Exercise: Among the entries below, take the line with "Given the image: Find" and the line with "Answer in <instances>...</instances>. Is", and output them and every line between them exactly, with nothing else.

* * * *

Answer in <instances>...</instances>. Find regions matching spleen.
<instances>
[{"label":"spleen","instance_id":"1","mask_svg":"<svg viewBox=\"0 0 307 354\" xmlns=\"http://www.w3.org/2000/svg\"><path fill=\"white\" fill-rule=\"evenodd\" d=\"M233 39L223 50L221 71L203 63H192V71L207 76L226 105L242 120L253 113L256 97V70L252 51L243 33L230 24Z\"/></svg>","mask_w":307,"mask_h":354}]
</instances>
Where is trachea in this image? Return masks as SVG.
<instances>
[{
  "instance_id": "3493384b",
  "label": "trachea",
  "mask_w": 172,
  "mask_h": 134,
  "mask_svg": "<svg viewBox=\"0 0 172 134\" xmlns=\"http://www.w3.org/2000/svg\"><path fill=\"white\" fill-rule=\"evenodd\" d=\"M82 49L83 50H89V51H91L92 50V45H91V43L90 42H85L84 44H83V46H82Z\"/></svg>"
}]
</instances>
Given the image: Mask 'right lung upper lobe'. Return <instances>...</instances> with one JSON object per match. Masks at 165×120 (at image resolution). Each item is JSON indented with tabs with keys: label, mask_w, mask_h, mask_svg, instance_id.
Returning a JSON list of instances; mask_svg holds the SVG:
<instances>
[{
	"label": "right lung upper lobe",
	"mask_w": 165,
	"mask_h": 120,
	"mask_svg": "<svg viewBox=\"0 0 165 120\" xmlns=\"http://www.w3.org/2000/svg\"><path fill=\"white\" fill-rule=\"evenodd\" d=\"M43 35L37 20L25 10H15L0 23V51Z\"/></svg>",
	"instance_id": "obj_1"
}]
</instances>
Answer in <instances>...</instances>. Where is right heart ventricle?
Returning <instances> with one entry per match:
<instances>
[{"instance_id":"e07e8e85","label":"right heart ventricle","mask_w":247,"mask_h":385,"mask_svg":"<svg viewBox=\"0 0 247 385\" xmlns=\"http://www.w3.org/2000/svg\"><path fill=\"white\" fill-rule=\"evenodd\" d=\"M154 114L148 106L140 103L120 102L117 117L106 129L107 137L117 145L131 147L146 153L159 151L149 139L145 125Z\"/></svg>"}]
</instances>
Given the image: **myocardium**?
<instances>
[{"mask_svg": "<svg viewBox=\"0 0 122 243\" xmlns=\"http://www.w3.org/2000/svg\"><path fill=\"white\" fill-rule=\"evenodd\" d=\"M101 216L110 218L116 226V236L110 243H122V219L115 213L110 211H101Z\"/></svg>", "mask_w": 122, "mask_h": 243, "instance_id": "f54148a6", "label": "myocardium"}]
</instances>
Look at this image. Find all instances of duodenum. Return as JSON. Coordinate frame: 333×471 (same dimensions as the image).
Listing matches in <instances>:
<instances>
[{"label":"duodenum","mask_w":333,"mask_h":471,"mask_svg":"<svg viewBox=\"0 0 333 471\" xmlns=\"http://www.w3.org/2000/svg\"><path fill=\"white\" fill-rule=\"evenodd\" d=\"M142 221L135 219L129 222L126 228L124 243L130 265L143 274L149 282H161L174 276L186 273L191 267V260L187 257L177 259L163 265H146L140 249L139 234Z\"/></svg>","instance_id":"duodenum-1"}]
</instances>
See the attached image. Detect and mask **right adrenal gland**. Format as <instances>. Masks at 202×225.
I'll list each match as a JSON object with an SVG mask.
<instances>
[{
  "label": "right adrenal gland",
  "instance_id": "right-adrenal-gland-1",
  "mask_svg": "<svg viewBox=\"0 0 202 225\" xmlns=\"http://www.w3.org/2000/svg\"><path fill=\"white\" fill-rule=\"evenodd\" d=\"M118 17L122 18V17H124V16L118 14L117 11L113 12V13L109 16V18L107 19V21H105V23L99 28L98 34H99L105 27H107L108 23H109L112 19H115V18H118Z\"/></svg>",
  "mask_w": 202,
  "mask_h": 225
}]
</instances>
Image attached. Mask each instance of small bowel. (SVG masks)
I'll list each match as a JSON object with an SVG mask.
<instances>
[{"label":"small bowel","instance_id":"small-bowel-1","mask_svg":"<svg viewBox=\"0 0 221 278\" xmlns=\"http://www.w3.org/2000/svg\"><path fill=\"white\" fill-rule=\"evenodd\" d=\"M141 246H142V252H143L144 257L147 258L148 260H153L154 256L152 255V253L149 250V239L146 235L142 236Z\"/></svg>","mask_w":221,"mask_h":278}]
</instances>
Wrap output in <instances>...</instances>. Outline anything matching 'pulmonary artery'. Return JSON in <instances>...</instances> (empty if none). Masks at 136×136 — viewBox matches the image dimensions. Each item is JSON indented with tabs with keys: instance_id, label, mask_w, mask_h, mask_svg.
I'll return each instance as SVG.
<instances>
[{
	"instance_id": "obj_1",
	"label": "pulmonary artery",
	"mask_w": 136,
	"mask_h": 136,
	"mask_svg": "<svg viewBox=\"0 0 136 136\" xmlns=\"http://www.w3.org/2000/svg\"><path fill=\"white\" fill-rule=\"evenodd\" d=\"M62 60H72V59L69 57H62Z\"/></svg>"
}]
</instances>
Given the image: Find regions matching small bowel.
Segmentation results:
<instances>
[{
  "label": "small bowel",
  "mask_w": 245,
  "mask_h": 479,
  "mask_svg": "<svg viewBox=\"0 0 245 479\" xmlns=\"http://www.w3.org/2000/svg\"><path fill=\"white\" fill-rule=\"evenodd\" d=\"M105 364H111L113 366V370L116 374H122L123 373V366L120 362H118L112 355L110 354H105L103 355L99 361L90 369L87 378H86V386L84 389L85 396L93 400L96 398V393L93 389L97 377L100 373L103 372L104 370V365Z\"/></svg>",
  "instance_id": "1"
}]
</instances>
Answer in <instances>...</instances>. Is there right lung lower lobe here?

* * * *

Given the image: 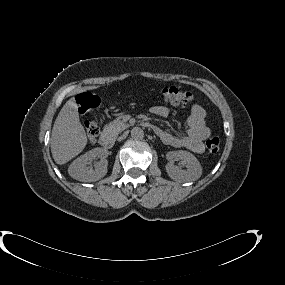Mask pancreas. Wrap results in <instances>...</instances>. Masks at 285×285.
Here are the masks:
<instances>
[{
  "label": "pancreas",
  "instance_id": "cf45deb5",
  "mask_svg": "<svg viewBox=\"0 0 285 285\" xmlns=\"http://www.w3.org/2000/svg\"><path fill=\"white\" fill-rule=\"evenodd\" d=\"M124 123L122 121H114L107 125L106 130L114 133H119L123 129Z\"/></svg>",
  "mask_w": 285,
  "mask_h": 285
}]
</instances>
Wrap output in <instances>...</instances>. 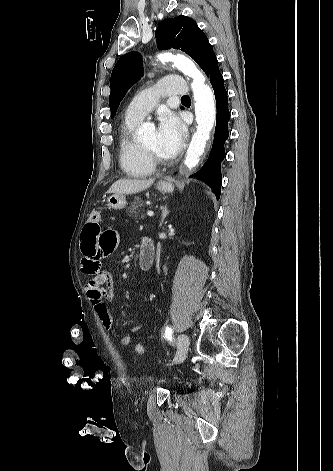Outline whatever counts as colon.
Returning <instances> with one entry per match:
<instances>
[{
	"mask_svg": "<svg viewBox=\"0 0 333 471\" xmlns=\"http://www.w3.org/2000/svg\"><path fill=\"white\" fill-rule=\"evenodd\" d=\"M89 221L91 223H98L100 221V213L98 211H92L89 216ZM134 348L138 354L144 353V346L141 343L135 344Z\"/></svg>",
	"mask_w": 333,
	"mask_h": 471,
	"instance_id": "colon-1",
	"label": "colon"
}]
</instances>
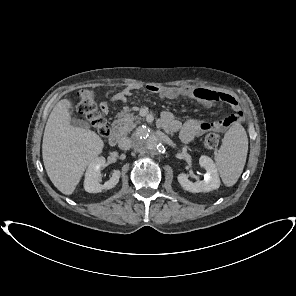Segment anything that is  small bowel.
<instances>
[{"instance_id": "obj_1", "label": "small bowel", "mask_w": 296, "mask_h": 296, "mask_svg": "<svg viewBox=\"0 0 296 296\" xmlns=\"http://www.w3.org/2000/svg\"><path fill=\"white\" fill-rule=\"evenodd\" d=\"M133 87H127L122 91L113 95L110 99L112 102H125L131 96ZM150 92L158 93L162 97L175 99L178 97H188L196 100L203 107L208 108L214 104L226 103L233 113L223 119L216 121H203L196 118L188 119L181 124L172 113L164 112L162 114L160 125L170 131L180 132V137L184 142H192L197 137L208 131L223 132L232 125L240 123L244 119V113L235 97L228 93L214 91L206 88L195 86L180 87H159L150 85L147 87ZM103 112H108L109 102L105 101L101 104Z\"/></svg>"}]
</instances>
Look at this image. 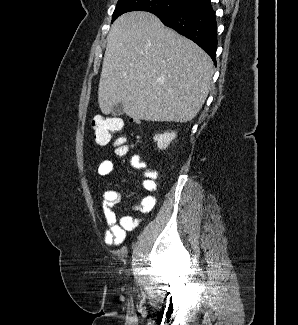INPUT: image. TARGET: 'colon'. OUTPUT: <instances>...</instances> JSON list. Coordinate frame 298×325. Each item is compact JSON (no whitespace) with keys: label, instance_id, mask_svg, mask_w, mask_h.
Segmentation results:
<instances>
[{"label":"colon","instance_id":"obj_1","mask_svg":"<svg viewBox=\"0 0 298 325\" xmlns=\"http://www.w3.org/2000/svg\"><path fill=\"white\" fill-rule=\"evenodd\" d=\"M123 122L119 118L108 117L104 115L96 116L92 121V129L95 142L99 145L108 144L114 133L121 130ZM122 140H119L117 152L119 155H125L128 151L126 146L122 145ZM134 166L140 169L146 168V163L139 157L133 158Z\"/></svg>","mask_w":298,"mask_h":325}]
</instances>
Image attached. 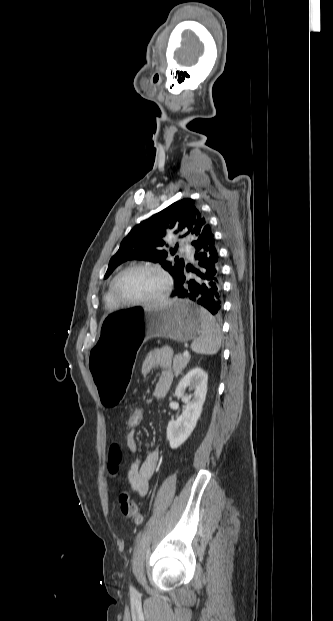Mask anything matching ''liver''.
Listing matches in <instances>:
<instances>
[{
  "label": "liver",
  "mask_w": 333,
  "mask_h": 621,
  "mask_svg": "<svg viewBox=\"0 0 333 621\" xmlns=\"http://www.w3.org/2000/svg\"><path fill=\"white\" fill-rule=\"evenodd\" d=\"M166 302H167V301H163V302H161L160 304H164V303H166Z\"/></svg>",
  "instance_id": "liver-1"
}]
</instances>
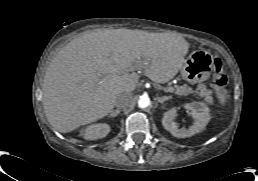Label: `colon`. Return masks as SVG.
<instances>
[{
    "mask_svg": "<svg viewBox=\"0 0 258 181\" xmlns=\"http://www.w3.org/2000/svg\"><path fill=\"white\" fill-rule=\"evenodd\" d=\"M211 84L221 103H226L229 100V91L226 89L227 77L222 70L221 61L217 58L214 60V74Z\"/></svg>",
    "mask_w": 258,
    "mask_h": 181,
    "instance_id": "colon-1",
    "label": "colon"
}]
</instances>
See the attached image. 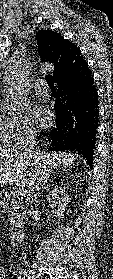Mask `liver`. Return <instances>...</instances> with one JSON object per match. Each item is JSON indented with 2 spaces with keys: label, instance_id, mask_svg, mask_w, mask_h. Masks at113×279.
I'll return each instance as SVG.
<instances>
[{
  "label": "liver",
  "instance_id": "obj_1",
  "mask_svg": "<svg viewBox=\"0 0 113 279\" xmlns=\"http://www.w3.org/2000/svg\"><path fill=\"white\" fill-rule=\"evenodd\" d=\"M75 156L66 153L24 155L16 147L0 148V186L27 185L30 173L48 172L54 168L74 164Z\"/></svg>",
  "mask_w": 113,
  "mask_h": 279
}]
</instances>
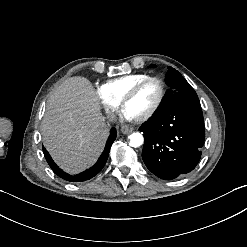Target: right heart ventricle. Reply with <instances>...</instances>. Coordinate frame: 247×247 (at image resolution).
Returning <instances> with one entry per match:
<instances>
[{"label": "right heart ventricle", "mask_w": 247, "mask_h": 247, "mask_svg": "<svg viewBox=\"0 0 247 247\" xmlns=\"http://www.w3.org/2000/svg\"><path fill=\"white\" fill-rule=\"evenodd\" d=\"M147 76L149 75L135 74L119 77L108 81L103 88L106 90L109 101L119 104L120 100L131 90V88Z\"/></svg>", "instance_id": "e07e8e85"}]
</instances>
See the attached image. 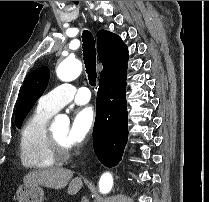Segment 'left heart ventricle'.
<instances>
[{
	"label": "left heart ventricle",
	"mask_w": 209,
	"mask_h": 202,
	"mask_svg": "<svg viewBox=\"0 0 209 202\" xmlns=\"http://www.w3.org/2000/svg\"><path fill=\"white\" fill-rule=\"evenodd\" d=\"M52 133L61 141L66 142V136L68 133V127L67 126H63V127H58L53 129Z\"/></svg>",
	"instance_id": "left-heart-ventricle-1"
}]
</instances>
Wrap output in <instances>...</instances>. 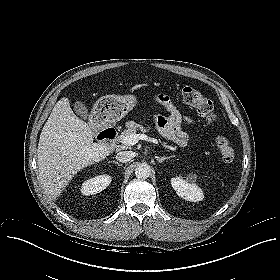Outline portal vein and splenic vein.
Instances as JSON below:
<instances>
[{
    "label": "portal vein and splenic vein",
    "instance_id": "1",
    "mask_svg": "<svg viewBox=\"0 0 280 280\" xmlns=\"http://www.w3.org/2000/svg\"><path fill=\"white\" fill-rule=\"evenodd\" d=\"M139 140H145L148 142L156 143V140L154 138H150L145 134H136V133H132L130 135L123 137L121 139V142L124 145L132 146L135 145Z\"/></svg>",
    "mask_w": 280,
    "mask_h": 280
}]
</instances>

* * * *

Task solution:
Given the image: Find regions matching small bowel.
Segmentation results:
<instances>
[{
  "label": "small bowel",
  "mask_w": 245,
  "mask_h": 479,
  "mask_svg": "<svg viewBox=\"0 0 245 479\" xmlns=\"http://www.w3.org/2000/svg\"><path fill=\"white\" fill-rule=\"evenodd\" d=\"M105 364H111L113 366V370L116 374H122L123 373V366L120 362H118L112 355L110 354H105L103 355L99 361L90 369L87 378H86V386L84 389L85 396L93 400L96 398V393L93 389L97 377L100 373L103 372L104 370V365Z\"/></svg>",
  "instance_id": "1"
}]
</instances>
Answer in <instances>...</instances>. Is there right lung lower lobe here?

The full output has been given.